(Extracted page text data)
+++

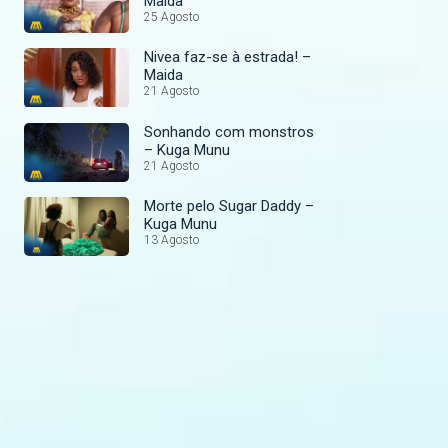
Maida
25 Agosto
Nivea faz-se à estrada! –
Maida
21 Agosto
Sonhando com monstros
– Kuga Munu
21 Agosto
Morte pelo Sugar Daddy –
Kuga Munu
13 Agosto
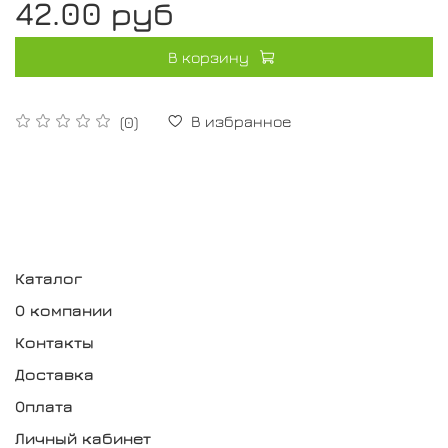
42.00 руб
В корзину
В избранное
(0)
Каталог
О компании
Контакты
Доставка
Оплата
Личный кабинет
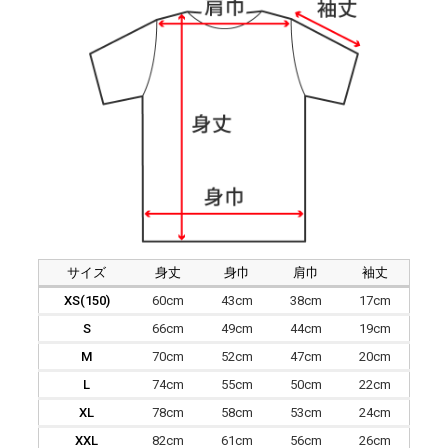
サイズ
身丈
身巾
肩巾
袖丈
XS(150)
60cm
43cm
38cm
17cm
S
66cm
49cm
44cm
19cm
M
70cm
52cm
47cm
20cm
L
74cm
55cm
50cm
22cm
XL
78cm
58cm
53cm
24cm
XXL
82cm
61cm
56cm
26cm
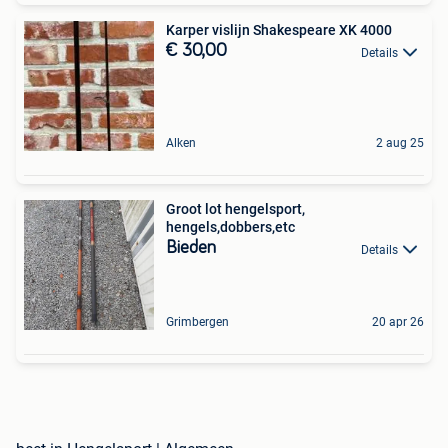
Karper vislijn Shakespeare XK 4000
€ 30,00
Details
Alken
2 aug 25
Groot lot hengelsport,
hengels,dobbers,etc
Bieden
Details
Grimbergen
20 apr 26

+++

Aim of the task –
Make a word-for-word copy of the records above, excluding all pictures.

Your response –
Maida
25 Agosto
Nivea faz-se à estrada! –
Maida
21 Agosto
Sonhando com monstros
– Kuga Munu
21 Agosto
Morte pelo Sugar Daddy –
Kuga Munu
13 Agosto
42.00 руб
В корзину
В избранное
(0)
Каталог
О компании
Контакты
Доставка
Оплата
Личный кабинет
サイズ
身丈
身巾
肩巾
袖丈
XS(150)
60cm
43cm
38cm
17cm
S
66cm
49cm
44cm
19cm
M
70cm
52cm
47cm
20cm
L
74cm
55cm
50cm
22cm
XL
78cm
58cm
53cm
24cm
XXL
82cm
61cm
56cm
26cm
Karper vislijn Shakespeare XK 4000
€ 30,00
Details
Alken
2 aug 25
Groot lot hengelsport,
hengels,dobbers,etc
Bieden
Details
Grimbergen
20 apr 26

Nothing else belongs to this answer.